Il Tribunale Superiore delle Acque Pubbliche è disciplinato dall'art. 139 del R.D. 11 dicembre 1933, n. 1775 (Testo unico sulle acque e impianti elettrici) che colloca la sua sede in Roma, nel Palazzo di Giustizia di Piazza Cavour e così ne detta la composizione:

  • un Presidente,  equiparato al  Procuratore Generale della Corte Suprema di Cassazione,nominato con decreto del Presidente della Repubblica su deliberazione del Consiglio Superiore della Magistratura  e di concerto con il  Ministro della Giustizia;
  • un Presidente supplente, scelto fra i Presidenti di sezione della Corte Suprema di Cassazione, nominato con decreto del Ministro della Giustizia  su designazione del Primo Presidente della Corte di cassazione sentito il Consiglio direttivo;
  • quattro Consiglieri di Cassazione; nominati con decreto del Ministro della Giustizia  su designazione del Primo Presidente della corte di cassazione, sentito il Consiglio direttivo;
  • quattro Consiglieri di Stato, nominati con decreto del Ministro della Giustizia  su designazione del Presidente  del Consiglio di Sato, sentito il Consiglio di presidenza della Giustizia amministrativa;
  • tre esperti, iscritti nell'albo degli ingegneri , nominati con decreto del Ministro della Giustizia in conformità alla deliberazione del Consiglio Superiore della Magistratura adottata su proposta del Presidente del Tribunale superiore .

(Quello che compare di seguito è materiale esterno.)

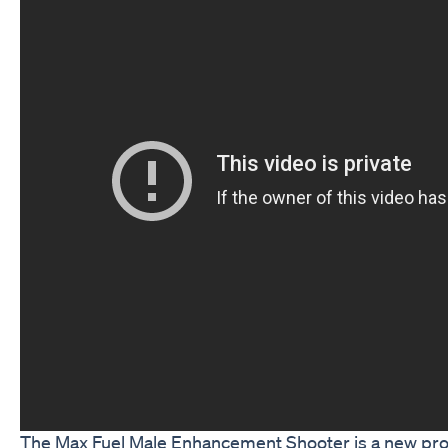
The Max Fuel Male Enhancement Shooter is a new prod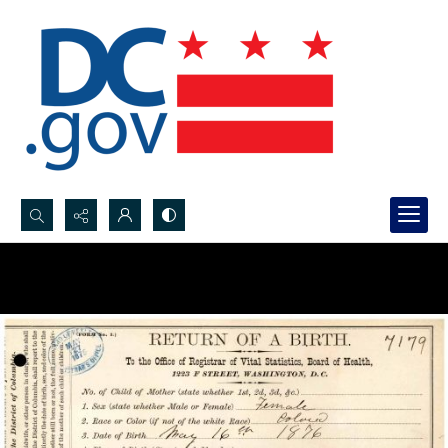
Search...
Advanced search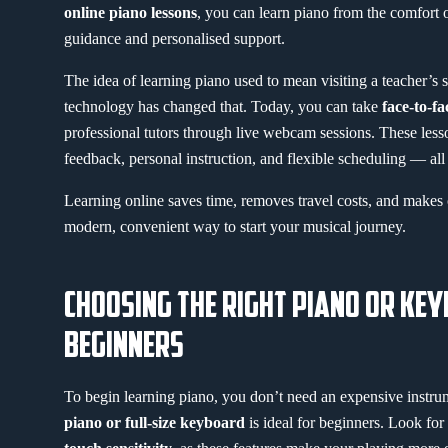
online piano lessons
, you can learn piano from the comfort
guidance and personalised support.
The idea of learning piano used to mean visiting a teacher’s 
technology has changed that. Today, you can take
face-to-fa
professional tutors through live webcam sessions. These less
feedback, personal instruction, and flexible scheduling — al
Learning online saves time, removes travel costs, and makes co
modern, convenient way to start your musical journey.
CHOOSING THE RIGHT PIANO OR KE
BEGINNERS
To begin learning piano, you don’t need an expensive instr
piano or full-size keyboard
is ideal for beginners. Look fo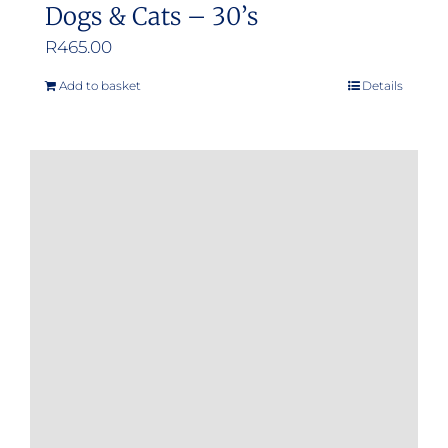
Dogs & Cats – 30’s
R
465.00
Add to basket
Details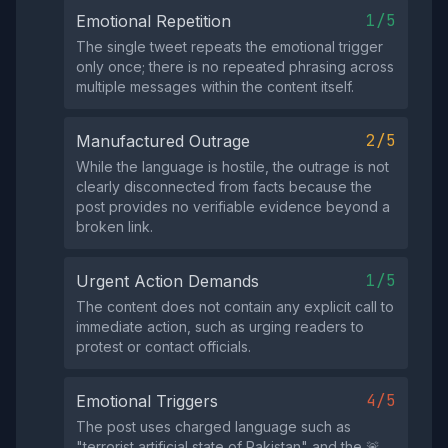
1/5
Emotional Repetition
The single tweet repeats the emotional trigger
only once; there is no repeated phrasing across
multiple messages within the content itself.
2/5
Manufactured Outrage
While the language is hostile, the outrage is not
clearly disconnected from facts because the
post provides no verifiable evidence beyond a
broken link.
1/5
Urgent Action Demands
The content does not contain any explicit call to
immediate action, such as urging readers to
protest or contact officials.
4/5
Emotional Triggers
The post uses charged language such as
"terrorist artificial state of Pakistan" and the 🚨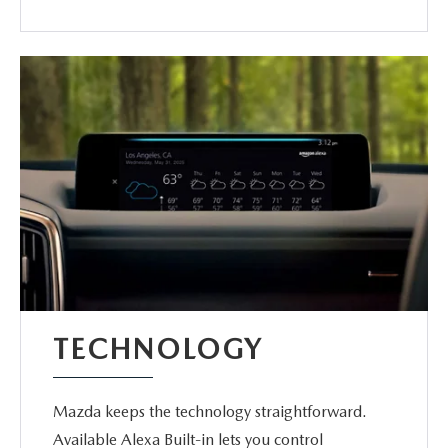
TECHNOLOGY
Mazda keeps the technology straightforward.
Available Alexa Built-in lets you control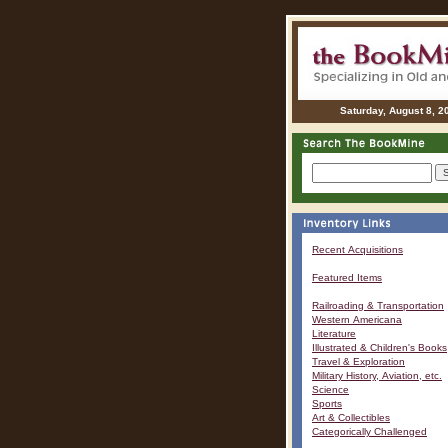
Saturday, August 8, 2
Recent Acquisitions
Featured Items
Railroading & Transportation
Western Americana
Literature
Illustrated & Children's Books
Travel & Exploration
Military History, Aviation, etc.
Science
Sports
Art & Collectibles
Categorically Challenged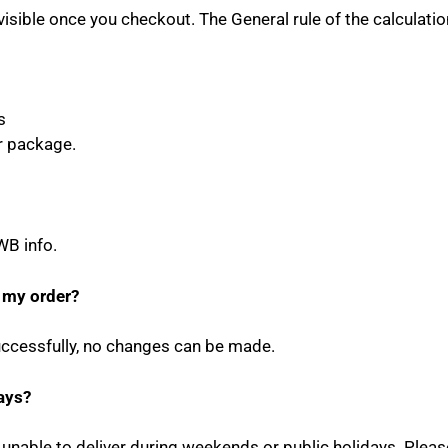
visible once you checkout. The General rule of the calculatio
s
r package.
WB info.
 my order?
cessfully, no changes can be made.
ays?
e unable to deliver during weekends or public holidays. Plea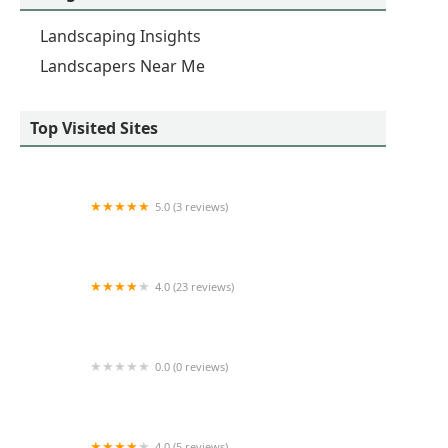
Landscaping Insights
Landscapers Near Me
Top Visited Sites
5.0 (3 reviews)
Dunmyer Mowing LLC
4.0 (23 reviews)
SKI's Lawn & Landscape LLC
0.0 (0 reviews)
Benny & Ericks Landscaping
4.0 (5 reviews)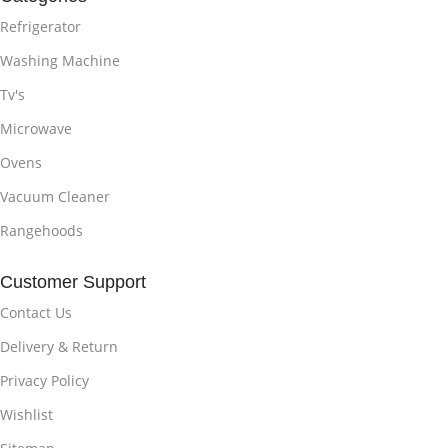
Refrigerator
Washing Machine
Tv's
Microwave
Ovens
Vacuum Cleaner
Rangehoods
Customer Support
Contact Us
Delivery & Return
Privacy Policy
Wishlist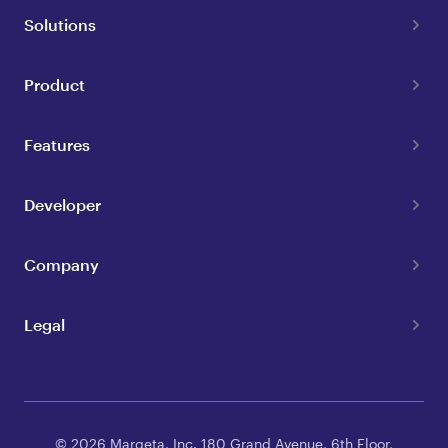
Solutions
Product
Features
Developer
Company
Legal
© 2026 Marqeta, Inc. 180 Grand Avenue, 6th Floor,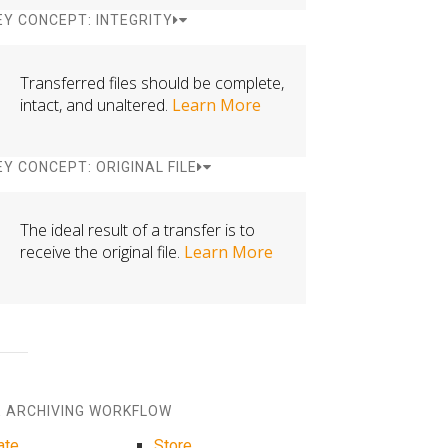
EY CONCEPT: INTEGRITY
Transferred files should be complete,
intact, and unaltered.
Learn More
EY CONCEPT: ORIGINAL FILE
The ideal result of a transfer is to
receive the original file.
Learn More
 ARCHIVING WORKFLOW
ate
Store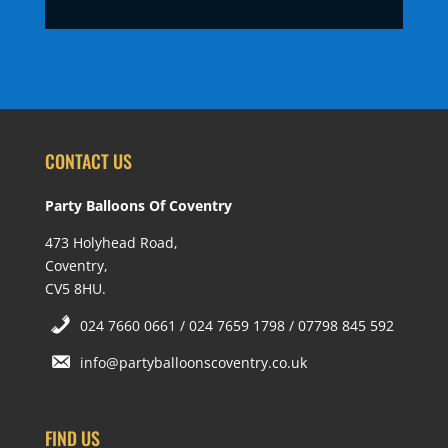
CONTACT US
Party Balloons Of Coventry
473 Holyhead Road,
Coventry,
CV5 8HU.
024 7660 0661 / 024 7659 1798 / 07798 845 592
info@partyballoonscoventry.co.uk
FIND US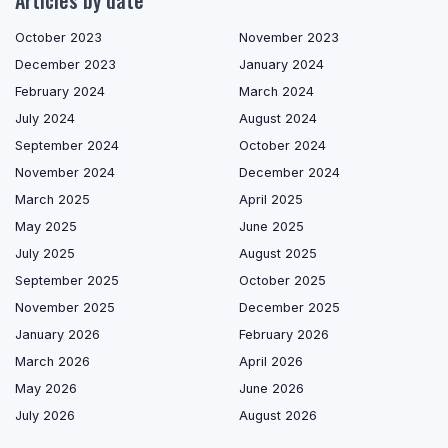
Articles by date
October 2023
November 2023
December 2023
January 2024
February 2024
March 2024
July 2024
August 2024
September 2024
October 2024
November 2024
December 2024
March 2025
April 2025
May 2025
June 2025
July 2025
August 2025
September 2025
October 2025
November 2025
December 2025
January 2026
February 2026
March 2026
April 2026
May 2026
June 2026
July 2026
August 2026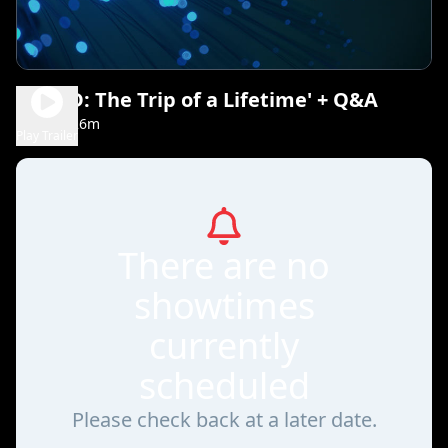
DOSED: The Trip of a Lifetime' + Q&A
1h 26m
NR
Play Trailer
There are no
showtimes
currently
scheduled
Please check back at a later date.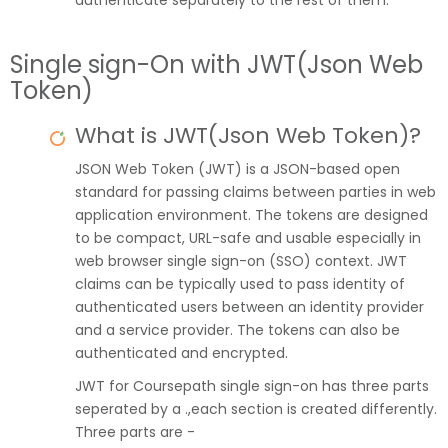
authenticate separately to the rest of them.
Single sign-On with JWT(Json Web
Token)
What is JWT(Json Web Token)?
JSON Web Token (JWT) is a JSON-based open
standard for passing claims between parties in web
application environment. The tokens are designed
to be compact, URL-safe and usable especially in
web browser single sign-on (SSO) context. JWT
claims can be typically used to pass identity of
authenticated users between an identity provider
and a service provider. The tokens can also be
authenticated and encrypted.
JWT for Coursepath single sign-on has three parts
seperated by a .,each section is created differently.
Three parts are -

Nelle stesse forme previste per i titolari sono nominati in pari numero componenti supplenti del Tribunale superiore, ( art. 139 T.U. n. 1775/1933, modif. da D.L. 24 dicembre 2003, n. 354)


In assenza del Presidente titolare e del Presidente supplente , presiede il più anziano di grado fra i membri  consiglieri di Cassazione e di Stato, calcolandosi l’anzianità con riferimento al ruolo di appartenenza.


Tutti i componenti del Tribunale Superiore durano in carica cinque anni e possono essere riconfermati, escluso il Presidente, la cui carica non ha limite di tempo, quanto al T.U. n. 1775/1933, ma, essendo un incarico direttivo  ricoperto da un giudice ordinario, non può superare i quattro anni,  riconfermabile per un solo altro quadriennio.